Been using Beets
I have a new Music Playing Device coming to my house in a month or so, so I've been taking some time to organize my music collection and combine it with my husband's to create a Household Music Heap which is all correctly tagged, non-DRM MP3s. This is a lot of work!
I've used Foobar for about six years now, so I've had plenty of experience editing MP3 tags and messing with genre and rating tags and so on. Doing this manually for the whole collection - so that it would all be sortable and filterable on the New Device - felt like a waste of time.
I was glad to learn about Beets, a python library that allows you to automate tag correction for your entire music collection at once.
Basically, a Beets import will go to some location, grab the music there, attempt to organize it by artist and album, and move it to some new location where it will create a completely clean and correct folder structure for all your tracks.
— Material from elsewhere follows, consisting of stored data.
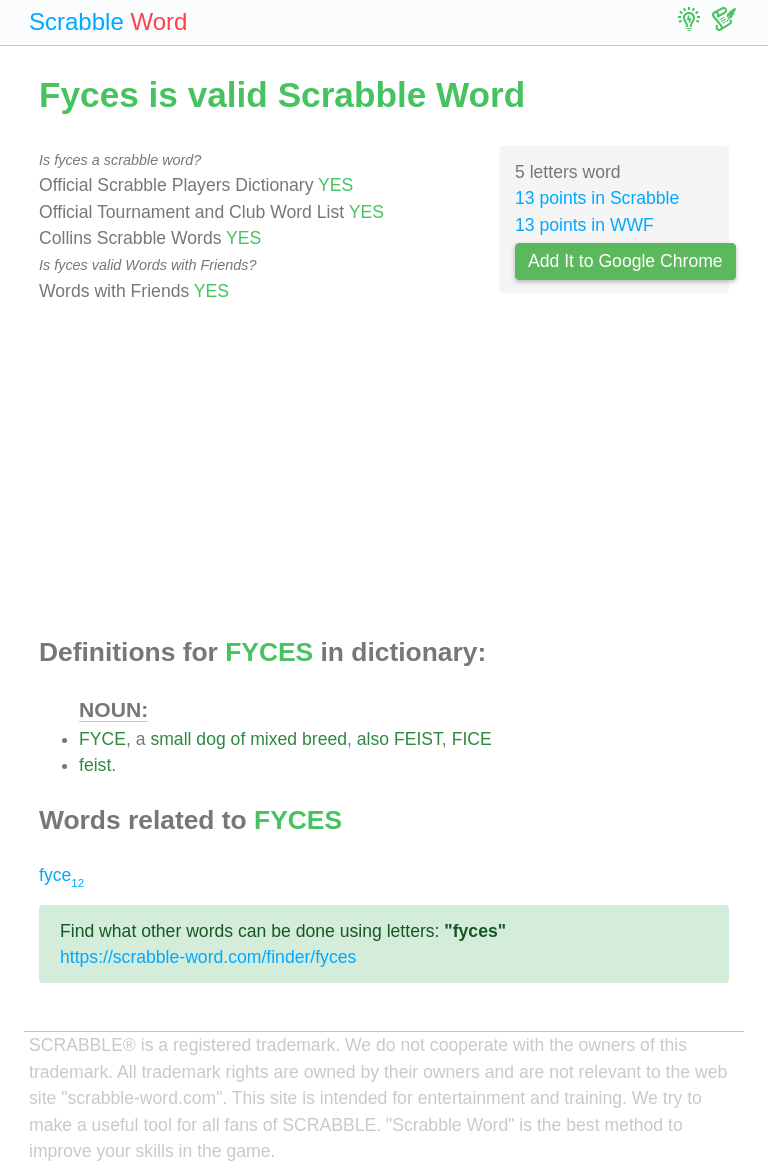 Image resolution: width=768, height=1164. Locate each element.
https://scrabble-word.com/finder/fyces (208, 957)
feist (95, 765)
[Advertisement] (384, 471)
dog (210, 739)
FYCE (102, 739)
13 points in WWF (584, 225)
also (373, 739)
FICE (472, 739)
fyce (61, 875)
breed (324, 739)
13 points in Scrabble (597, 198)
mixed (273, 739)
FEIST (418, 739)
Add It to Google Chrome (625, 261)
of (238, 739)
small (170, 739)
It can also identify your music as being from specific releases, then correct the tags on those tracks to make sure they've got the correct album name, album artist name, date, track numbering, etc.
I spent some very late nights over the last week learning to do this python shit and slowly correcting all the tags on all the MP3s my husband and I own. I also converted file formats for a lot of my music, and created a folder elsewhere containing all the DRMed tracks that Beets was unable to convert. This has given me a list of music that I need to replace/buy new versions of if I want to use it in the future without iTunes. (Surprisingly little of my music, it turns out, was purchased from iTunes over the years. I was really surprised!)
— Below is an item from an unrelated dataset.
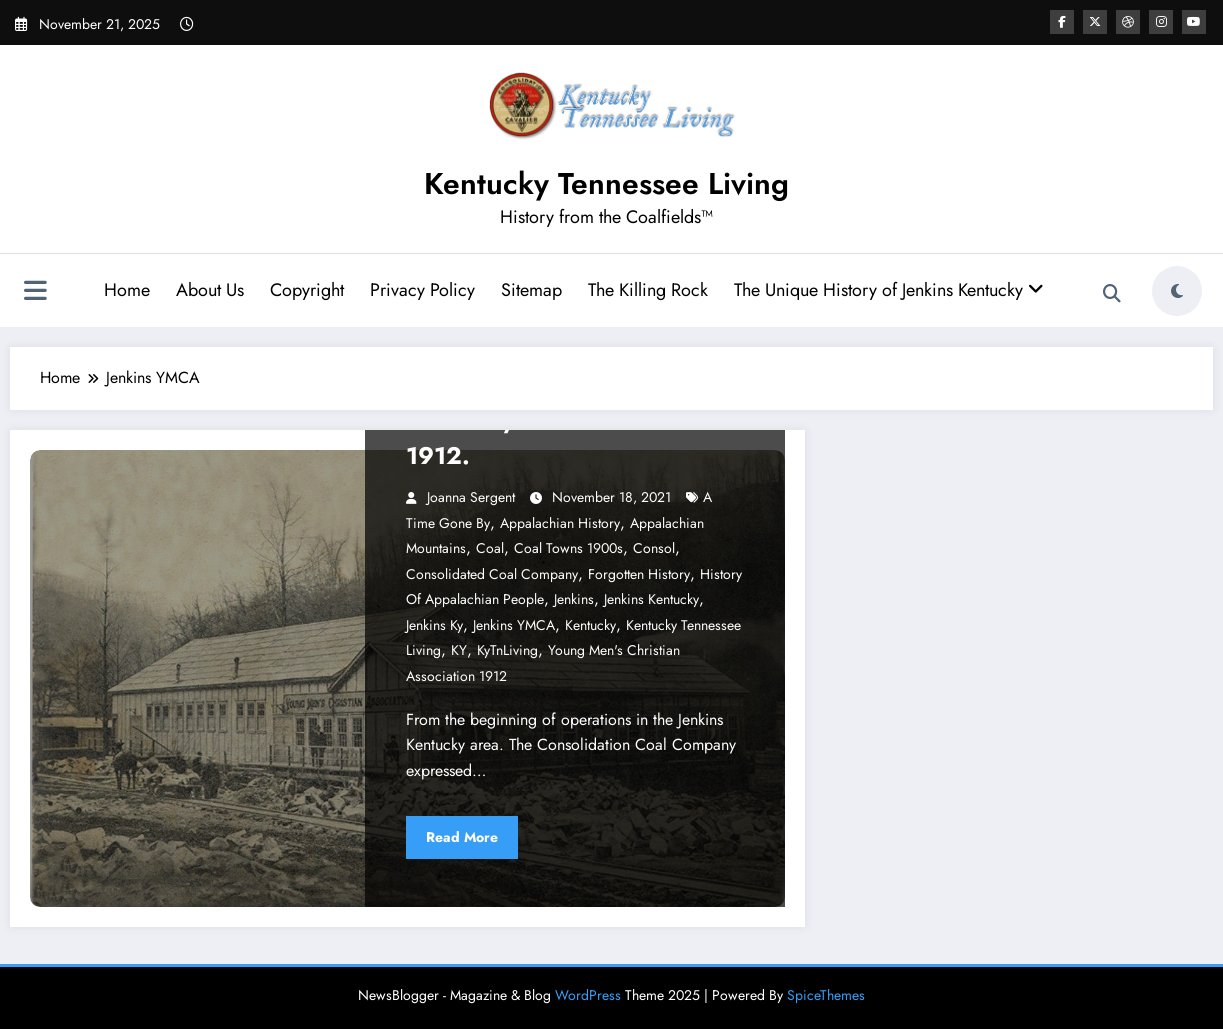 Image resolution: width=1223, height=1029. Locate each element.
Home (127, 290)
I highly recommend using this tool! With plugins it can fetch album art, fetch lyrics, find duplicates, and more. I don't know much about Python, but I was able to figure out enough of what I needed to do thanks to the very good Beets documentation. If you want to label your music and don't want to spend forever typing things down yourself, this is probably the best way to do it.
Beets is going to look at Musicbrainz to try and ID all your tracks, but there are apparently other plugins that allow it to draw data from different sources as well. Even if a lot of your collection is so obscure that it's not on Musicbrainz, it's probably still worth trying to clean the easy stuff up with Beets. You can run Beets in a mode where it will completely skip moving or tagging tracks which it doesn't immediately recognize - and ask it to write a log of the tracks it skips, too. This would be a great way to just build a list of all the "hard stuff" in your collection for you to tackle manually later.
One thing is that Beets does kind of expect and encourage you to walk it manually through the things it doesn't immediately recognize. I should have embraced this philosophy more fully when I started using the tool, since I made a few mistakes in the beginning - identifying releases wrongly - which I then wasted a lot of time correcting. I think if you're ready to use this tool, you should set aside plenty of time to manually hunt down and input IDs for releases that Beets does not easily ingest. Doing it right the first time means that you will never have to do it again.
We had a lot of songs Beets did not recognize. It didn't know about The Singing Rainbow's performance of "I'm a Reptile," for example:
Not a joke: it has a hard time with some Steam soundtrack releases. Cult of the Lamb in particular confused it - Steam just puts all the soundtracks from all DLC releases into the same undifferentiated folder with sequential track numbering, even though each soundtrack has its own release ID on Musicbrainz. Beets wasn't able to figure this out and I had to edit the tags manually.
I do recommend it, though! I certainly never would have finished this if I'd been trying to do it by hand. Now all my music is pretty much tagged. It's great!!!!